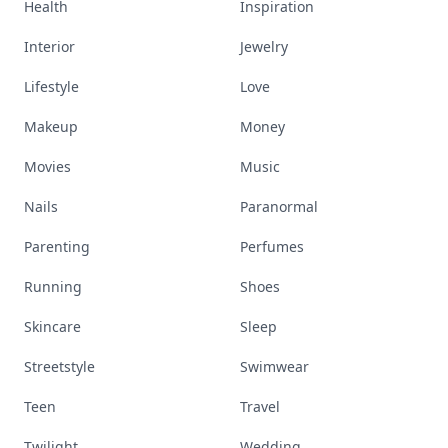
Health
Inspiration
Interior
Jewelry
Lifestyle
Love
Makeup
Money
Movies
Music
Nails
Paranormal
Parenting
Perfumes
Running
Shoes
Skincare
Sleep
Streetstyle
Swimwear
Teen
Travel
Twilight
Wedding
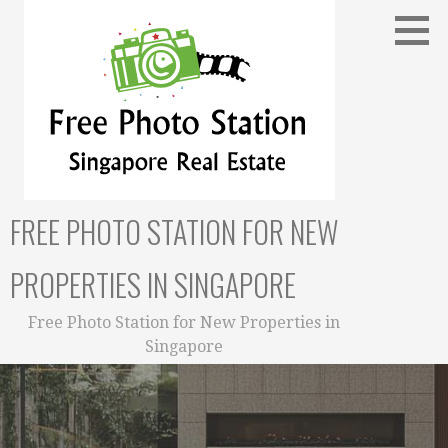
Skip
to
content
FREE PHOTO STATION FOR NEW
PROPERTIES IN SINGAPORE
Free Photo Station for New Properties in
Singapore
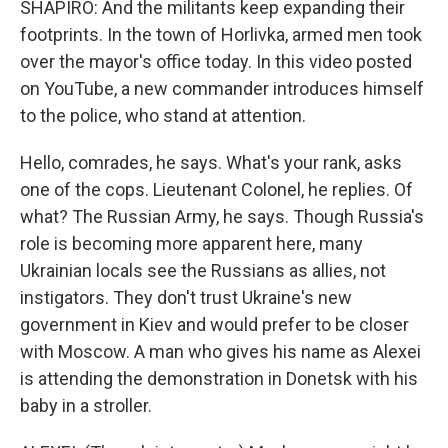
SHAPIRO: And the militants keep expanding their
footprints. In the town of Horlivka, armed men took
over the mayor's office today. In this video posted
on YouTube, a new commander introduces himself
to the police, who stand at attention.
Hello, comrades, he says. What's your rank, asks
one of the cops. Lieutenant Colonel, he replies. Of
what? The Russian Army, he says. Though Russia's
role is becoming more apparent here, many
Ukrainian locals see the Russians as allies, not
instigators. They don't trust Ukraine's new
government in Kiev and would prefer to be closer
with Moscow. A man who gives his name as Alexei
is attending the demonstration in Donetsk with his
baby in a stroller.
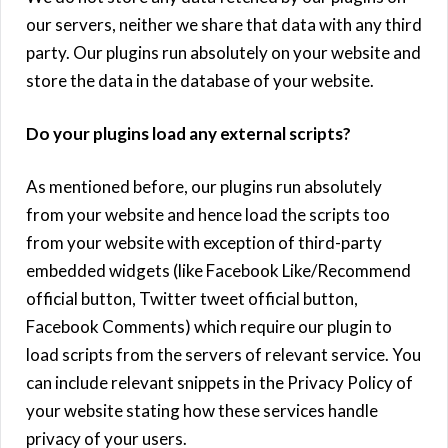
our servers, neither we share that data with any third
party. Our plugins run absolutely on your website and
store the data in the database of your website.
Do your plugins load any external scripts?
As mentioned before, our plugins run absolutely
from your website and hence load the scripts too
from your website with exception of third-party
embedded widgets (like Facebook Like/Recommend
official button, Twitter tweet official button,
Facebook Comments) which require our plugin to
load scripts from the servers of relevant service. You
can include relevant snippets in the Privacy Policy of
your website stating how these services handle
privacy of your users.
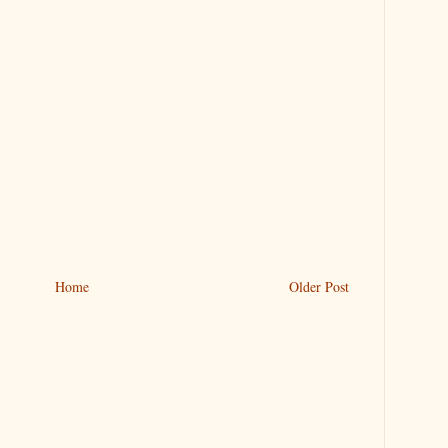
Home
Older Post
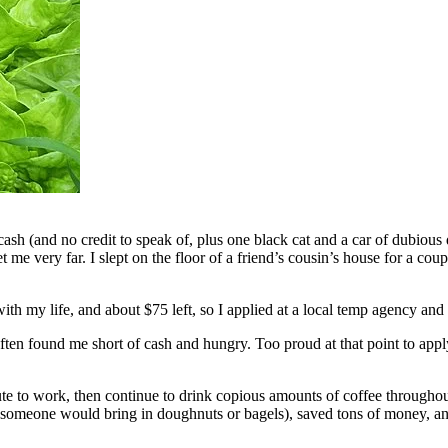
cash (and no credit to speak of, plus one black cat and a car of dubious
t me very far. I slept on the floor of a friend’s cousin’s house for a c
with my life, and about $75 left, so I applied at a local temp agency an
en found me short of cash and hungry. Too proud at that point to apply 
te to work, then continue to drink copious amounts of coffee throughou
 someone would bring in doughnuts or bagels), saved tons of money, an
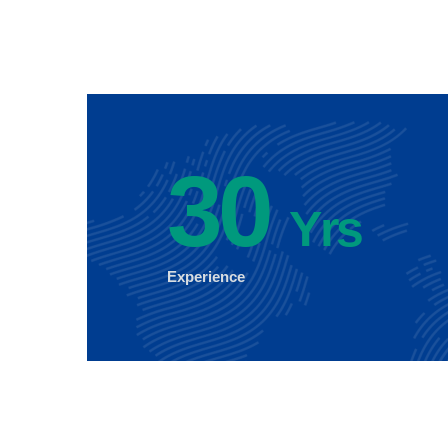
30
Yrs
Experience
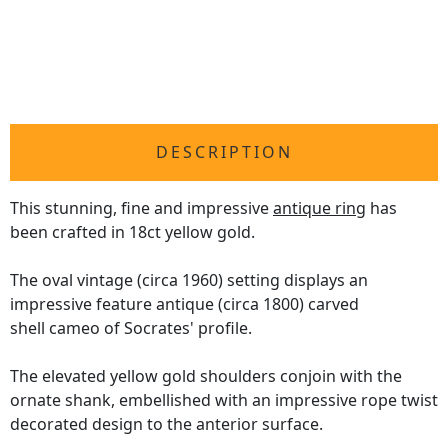
DESCRIPTION
This stunning, fine and impressive
antique ring
has
been crafted in 18ct yellow gold.
The oval vintage (circa 1960) setting displays an
impressive feature antique (circa 1800) carved
shell cameo of Socrates' profile.
The elevated yellow gold shoulders conjoin with the
ornate shank, embellished with an impressive rope twist
decorated design to the anterior surface.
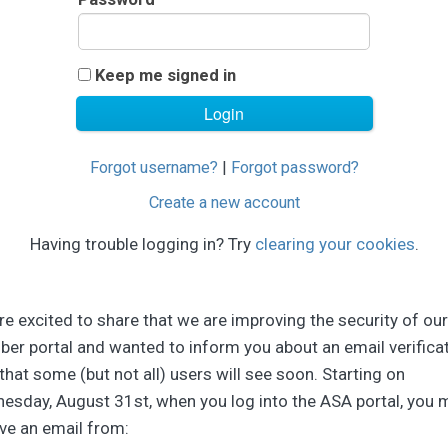
Keep me signed in
Forgot username?
|
Forgot password?
Create a new account
Having trouble logging in? Try
clearing your cookies
.
e excited to share that we are improving the security of our
er portal and wanted to inform you about an email verifica
that some (but not all) users will see soon. Starting on
esday, August 31st, when you log into the ASA portal, you 
ve an email from:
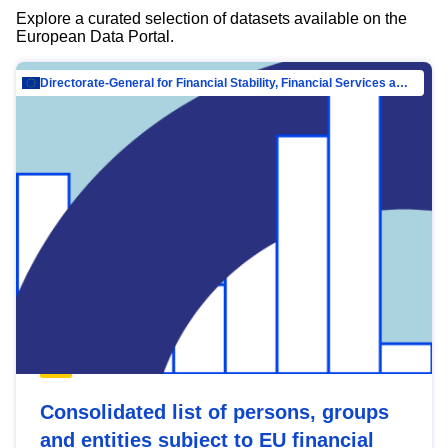
Explore a curated selection of datasets available on the
European Data Portal.
Directorate-General for Financial Stability, Financial Services and Capital Mar…
Consolidated list of persons, groups
and entities subject to EU financial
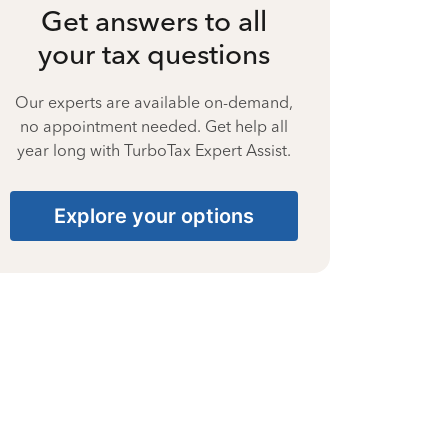
Get answers to all
your tax questions
Our experts are available on-demand,
no appointment needed. Get help all
year long with TurboTax Expert Assist.
Explore your options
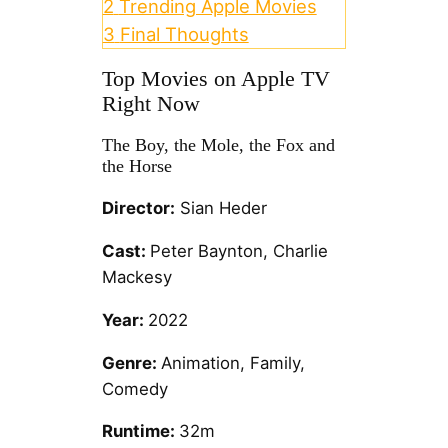
2
Trending Apple Movies
3
Final Thoughts
Top Movies on Apple TV
Right Now
The Boy, the Mole, the Fox and
the Horse
Director:
Sian Heder
Cast:
Peter Baynton, Charlie
Mackesy
Year:
2022
Genre:
Animation, Family,
Comedy
Runtime:
32m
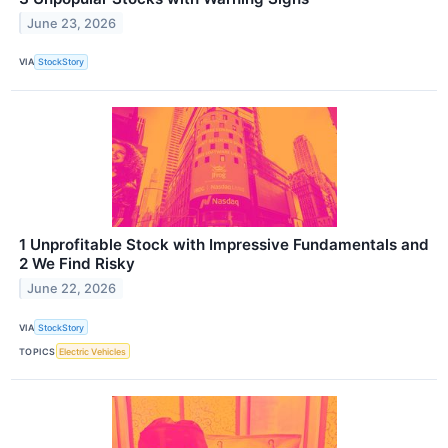
June 23, 2026
VIA
StockStory
1 Unprofitable Stock with Impressive Fundamentals and
2 We Find Risky
June 22, 2026
VIA
StockStory
TOPICS
Electric Vehicles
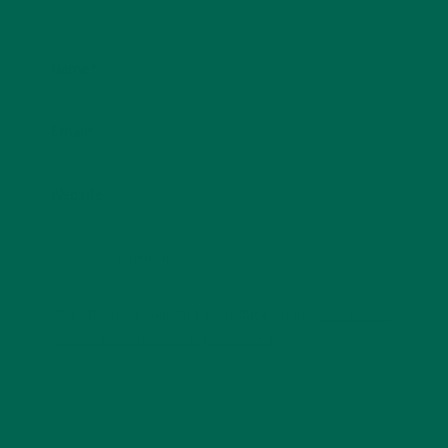
Name
*
Email
*
Website
This site uses Akismet to reduce spam.
Learn how
your comment data is processed.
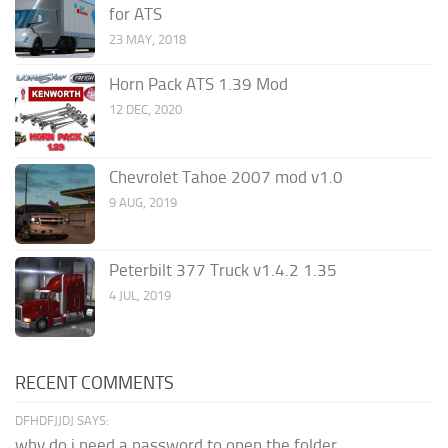
for ATS
23 MAY, 2018
Horn Pack ATS 1.39 Mod
12 DEC, 2020
Chevrolet Tahoe 2007 mod v1.0
9 AUG, 2019
Peterbilt 377 Truck v1.4.2 1.35
4 JUL, 2019
RECENT COMMENTS
DFHDFJJDJ SAYS:
why do i need a password to open the folder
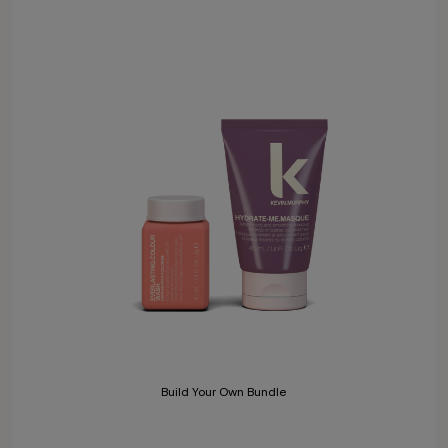
Build Your Own Bundle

#### EXERCISE OBJECTIVE
Everything above from the line containing "baby in a stroller." down to the line containing "that some (but" is to be duplicated exactly, both lines included, and the pictures are to be omitted.

#### WORKED SOLUTION
baby in a stroller.
our servers, neither we share that data with any third
party. Our plugins run absolutely on your website and
store the data in the database of your website.
Do your plugins load any external scripts?
As mentioned before, our plugins run absolutely
from your website and hence load the scripts too
from your website with exception of third-party
embedded widgets (like Facebook Like/Recommend
official button, Twitter tweet official button,
Facebook Comments) which require our plugin to
load scripts from the servers of relevant service. You
can include relevant snippets in the Privacy Policy of
your website stating how these services handle
privacy of your users.
Home
Older Post
cash (and no credit to speak of, plus one black cat and a car of dubious
t me very far. I slept on the floor of a friend’s cousin’s house for a c
with my life, and about $75 left, so I applied at a local temp agency an
en found me short of cash and hungry. Too proud at that point to apply 
te to work, then continue to drink copious amounts of coffee throughou
 someone would bring in doughnuts or bagels), saved tons of money, an
30
Yrs
Experience
DESCRIPTION
This stunning, fine and impressive
antique ring
has
been crafted in 18ct yellow gold.
The oval vintage (circa 1960) setting displays an
impressive feature antique (circa 1800) carved
shell cameo of Socrates' profile.
The elevated yellow gold shoulders conjoin with the
ornate shank, embellished with an impressive rope twist
decorated design to the anterior surface.
Keep me signed in
Forgot username?
|
Forgot password?
Create a new account
Having trouble logging in? Try
clearing your cookies
.
e excited to share that we are improving the security of our
er portal and wanted to inform you about an email verifica
that some (but not all) users will see soon. Starting on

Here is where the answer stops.